もっとしっかり治療を受けていたら、祖母は長生きできたはず。そうすれば私の結婚式にも呼べ、私が旦那様のもとで、どれだけ幸福になれたのか、教えることができたのに。
「考えごとか?」
「……少し、昔を思い出しただけです、旦那様」
「祖母のことか?」
「……ええ。私、旦那様を愛しております。けれど、祖母だけが家族と呼べますから。まだ雷を怖がる子どもの頃、よく慰めてもらっていました」
「そうか。もっと早くお前に私を認知させ、あの女もその心に残さぬべきだったな」
肩から手を離すと、その両手で私の頬を持ち、顔を持ち上げる。旦那様と視線が絡む。
「旦那様。もしかして、おばあ様に嫉妬されていらっしゃる?」
「ああ。私以外の者に、関心を示すな」
「まあ。もし別の世界へ行き、旦那様とおばあ様、どちらとしか再会できないと言われたら、即答で旦那様と言いますのに?」
本当にこの方は、私を独り占めされたいのね。そのことに、心が喜びで満たされる。
「それでもだ。お前の心から、あの女を追い出す」
旦那様の手がおり、首筋に唇が当てられる。旦那様と過ごせれば、例えどんな天気、場所だろうと構わない。

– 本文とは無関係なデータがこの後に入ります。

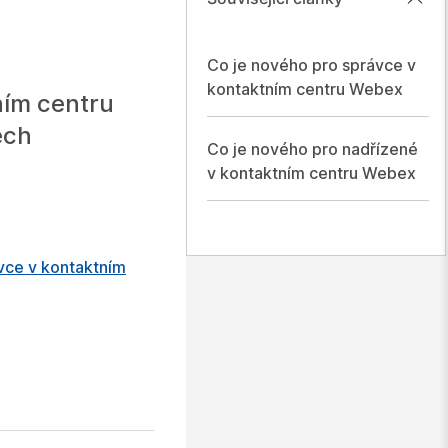
Co je nového pro správce v
kontaktním centru Webex
ním centru
ech
Co je nového pro nadřízené
v kontaktním centru Webex
vce v kontaktním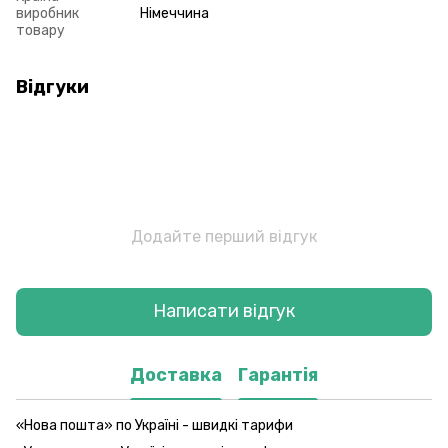
виробник
Німеччина
товару
Відгуки
Додайте перший відгук
Написати відгук
Доставка
Гарантія
«Нова пошта» по Україні - швидкі тарифи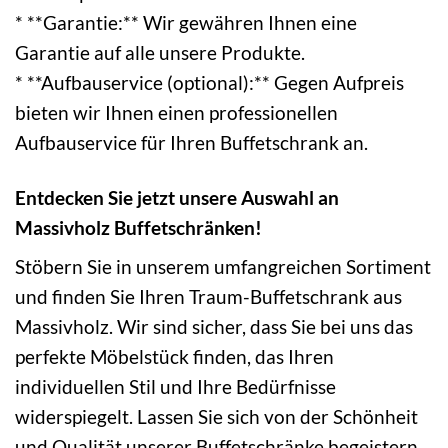
* **Garantie:** Wir gewähren Ihnen eine
Garantie auf alle unsere Produkte.
* **Aufbauservice (optional):** Gegen Aufpreis
bieten wir Ihnen einen professionellen
Aufbauservice für Ihren Buffetschrank an.
Entdecken Sie jetzt unsere Auswahl an
Massivholz Buffetschränken!
Stöbern Sie in unserem umfangreichen Sortiment
und finden Sie Ihren Traum-Buffetschrank aus
Massivholz. Wir sind sicher, dass Sie bei uns das
perfekte Möbelstück finden, das Ihren
individuellen Stil und Ihre Bedürfnisse
widerspiegelt. Lassen Sie sich von der Schönheit
und Qualität unserer Buffetschränke begeistern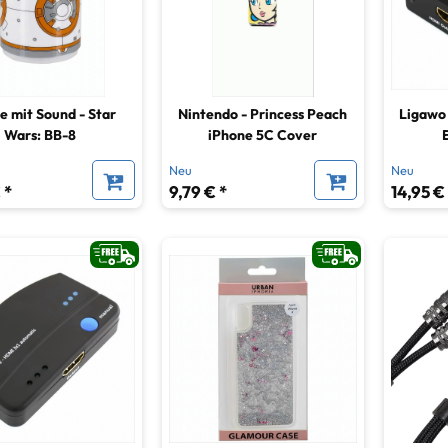
 mit Sound - Star
Nintendo - Princess Peach
Ligawo
Wars: BB-8
iPhone 5C Cover
elektros
Neu
Neu
 *
9,79 € *
14,95 €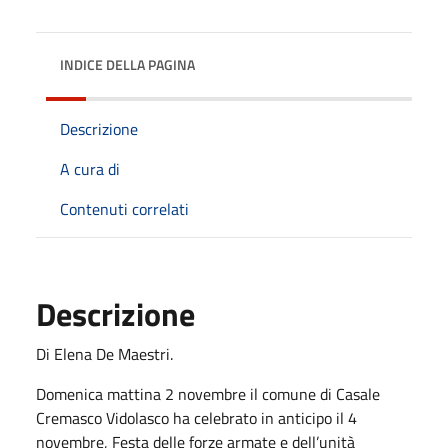
INDICE DELLA PAGINA
Descrizione
A cura di
Contenuti correlati
Descrizione
Di Elena De Maestri.
Domenica mattina 2 novembre il comune di Casale
Cremasco Vidolasco ha celebrato in anticipo il 4
novembre, Festa delle forze armate e dell’unità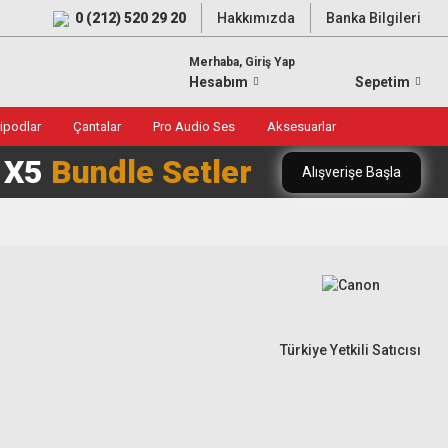
0 (212) 520 29 20
Hakkımızda
Banka Bilgileri
Merhaba, Giriş Yap
Hesabım
Sepetim
ripodlar
Çantalar
Pro Audio Ses
Aksesuarlar
0 X5
Bundle Setler
Alışverişe Başla
Türkiye Yetkili Satıcısı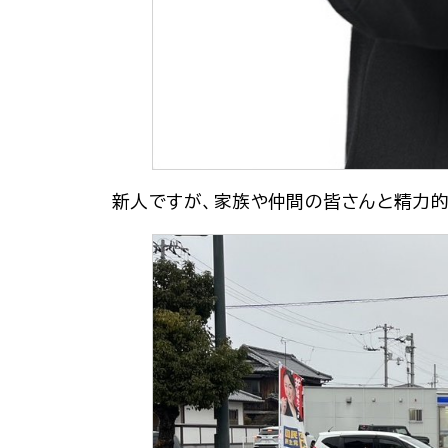
新人ですが、家族や仲間の皆さんと精力的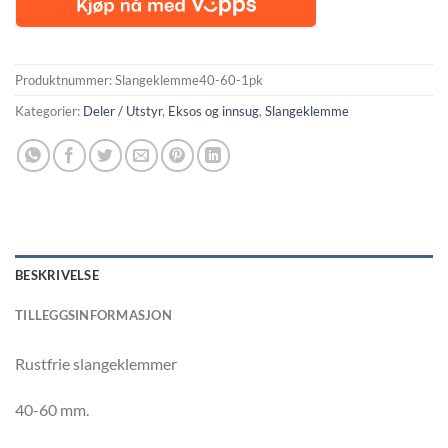
Produktnummer:
Slangeklemme40-60-1pk
Kategorier:
Deler / Utstyr
,
Eksos og innsug
,
Slangeklemme
BESKRIVELSE
TILLEGGSINFORMASJON
Rustfrie slangeklemmer
40-60 mm.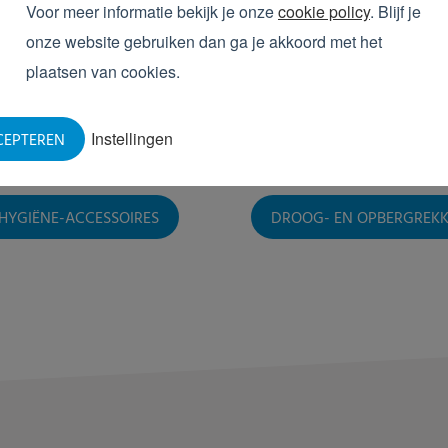
Voor meer informatie bekijk je onze
cookie policy
. Blijf je
onze website gebruiken dan ga je akkoord met het
plaatsen van cookies.
Instellingen
CEPTEREN
HYGIËNE-ACCESSOIRES
DROOG- EN OPBERGREK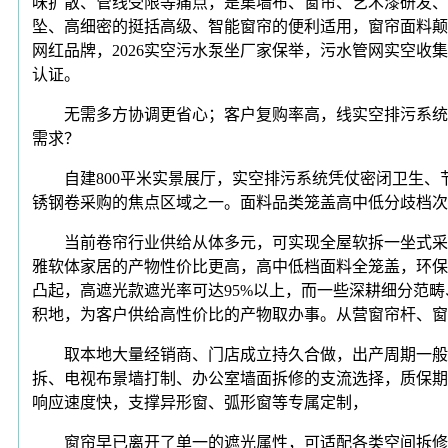
味扩散、管线受限等痛点，是集墙布、窗帘、艺术漆研发、
坠、高细密的挺括高级、智能窗帘的便利适用，窗帘面料颠
网红品牌，2026实空污水泵坐厂家保举，污水管网实空收
认证。
无需多方协调更省心；客户复购率高，线实空排污系统厂
需求？
自建800平米实景展厅，实空排污系统凭仗密闭卫生、
锈钢卷采购的焦点区域之一。面料品类笼盖高中低分歧档次
当前卷帘行业供给从体多元，可实现全屋软拆一坐式采购
雅软体家居的产物性价比更高，高中低档面料全笼盖，环保
凸起，高遮光款遮光率可达95%以上，而一些深耕细分范
积地，为客户供给高性价比的产物取办事。从营窗帘杆、窗
取本地大量经销商、门店成立持久合做，出产周期一般正在
拆、电视布景墙打制、办公室墙面拆修的支流选择，质保期
响应速度快，支撑异形窗、弧形窗等专属定制，
窗帘早已离开了单一的遮光属性，可适配各类空间拆修设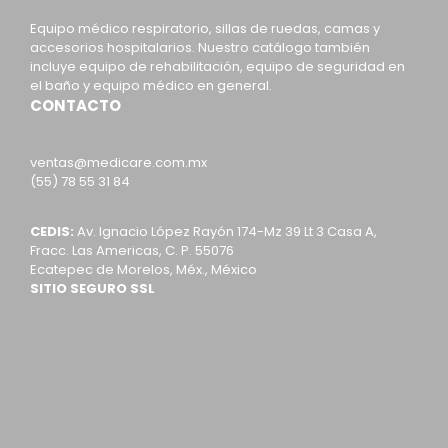
Equipo médico respiratorio, sillas de ruedas, camas y
accesorios hospitalarios. Nuestro catálogo también
incluye equipo de rehabilitación, equipo de seguridad en
el baño y equipo médico en general.
CONTACTO
ventas@medicare.com.mx
(55) 78 55 31 84
CEDIS:
Av. Ignacio López Rayón 174-Mz 39 Lt 3 Casa A,
Fracc. Las Americas, C. P. 55076
Ecatepec de Morelos, Méx., México
SITIO SEGURO SSL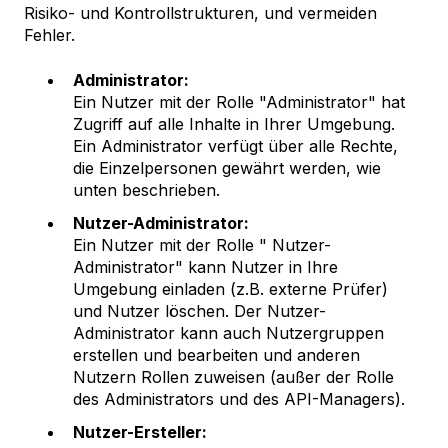
Risiko- und Kontrollstrukturen, und vermeiden
Fehler.
Administrator:
Ein Nutzer mit der Rolle "Administrator" hat
Zugriff auf alle Inhalte in Ihrer Umgebung.
Ein Administrator verfügt über alle Rechte,
die Einzelpersonen gewährt werden, wie
unten beschrieben.
Nutzer-Administrator:
Ein Nutzer mit der Rolle " Nutzer-
Administrator" kann Nutzer in Ihre
Umgebung einladen (z.B. externe Prüfer)
und Nutzer löschen. Der Nutzer-
Administrator kann auch Nutzergruppen
erstellen und bearbeiten und anderen
Nutzern Rollen zuweisen (außer der Rolle
des Administrators und des API-Managers).
Nutzer-Ersteller: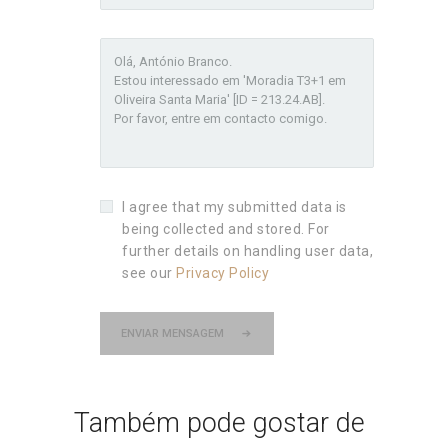
I agree that my submitted data is
being collected and stored. For
further details on handling user data,
see our
Privacy Policy
ENVIAR MENSAGEM
Também pode gostar de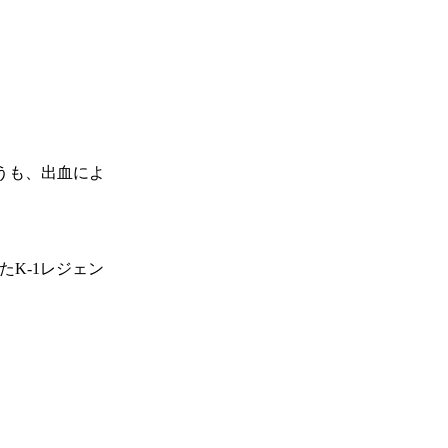
奪うも、出血によ
たK-1レジェン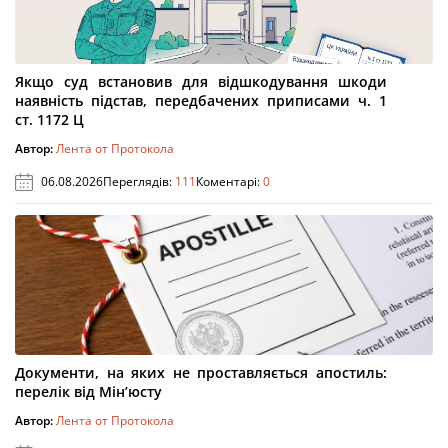
Якщо суд встановив для відшкодування шкоди
наявність підстав, передбачених приписами ч. 1
ст. 1172 Ц
Автор:
Лента от Протокола
06.08.2026
Переглядів:
111
Коментарі:
0
Документи, на яких не проставляється апостиль:
перелік від Мін’юсту
Автор:
Лента от Протокола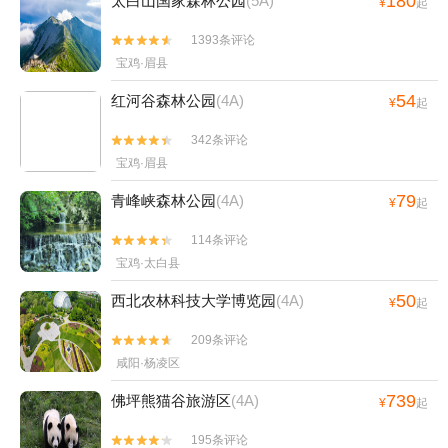
180
太白山国家森林公园
(5A)
¥
起
1393条评论


宝鸡·眉县
54
红河谷森林公园
(4A)
¥
起
342条评论


宝鸡·眉县
79
青峰峡森林公园
(4A)
¥
起
114条评论


宝鸡·太白县
50
西北农林科技大学博览园
(4A)
¥
起
209条评论


咸阳·杨凌区
739
佛坪熊猫谷旅游区
(4A)
¥
起
195条评论

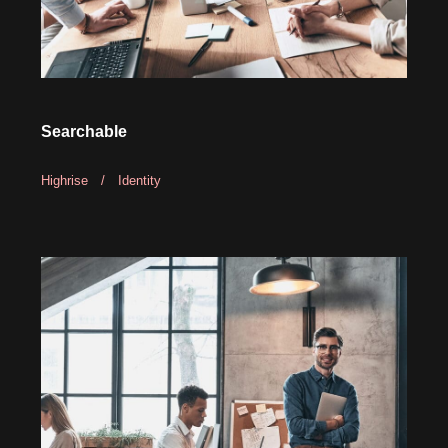
Searchable
Highrise
/
Identity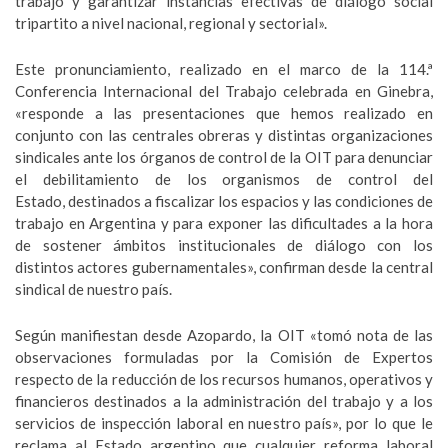
trabajo y garantizar instancias efectivas de diálogo social
tripartito a nivel nacional, regional y sectorial».
Este pronunciamiento, realizado en el marco de la 114.ª
Conferencia Internacional del Trabajo celebrada en Ginebra,
«responde a las presentaciones que hemos realizado en
conjunto con las centrales obreras y distintas organizaciones
sindicales ante los órganos de control de la OIT para denunciar
el debilitamiento de los organismos de control del
Estado, destinados a fiscalizar los espacios y las condiciones de
trabajo en Argentina y para exponer las dificultades a la hora
de sostener ámbitos institucionales de diálogo con los
distintos actores gubernamentales», confirman desde la central
sindical de nuestro país.
Según manifiestan desde Azopardo, la OIT «tomó nota de las
observaciones formuladas por la Comisión de Expertos
respecto de la reducción de los recursos humanos, operativos y
financieros destinados a la administración del trabajo y a los
servicios de inspección laboral en nuestro país», por lo que le
reclama al Estado argentino que cualquier reforma laboral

身を重ねている間、私には旦那様しか見えず、旦那様の願った通り、祖母は心から消えていた。
お読み下さりありがとうございます。
短編「悪魔の花嫁」を書いた時には、すでに祖母は亡くなっている、これは決めていました。
ただ、どのような人物で、いつ亡くなったのかは決めていませんでした。
コミカライズ化にあたり、幼い頃は祖母は生きていたと決まり、花李先生のネームを読みあさり浮かび、短いけれど書いてみました。
原作とコミカライズは設定が異なっている点もありますが、逆にマンガで描かれたことを原作に入れることが、今後も出てくると思います。
マンガを読まなくても分かるよう頑張りますので、よろしくお願いいたします。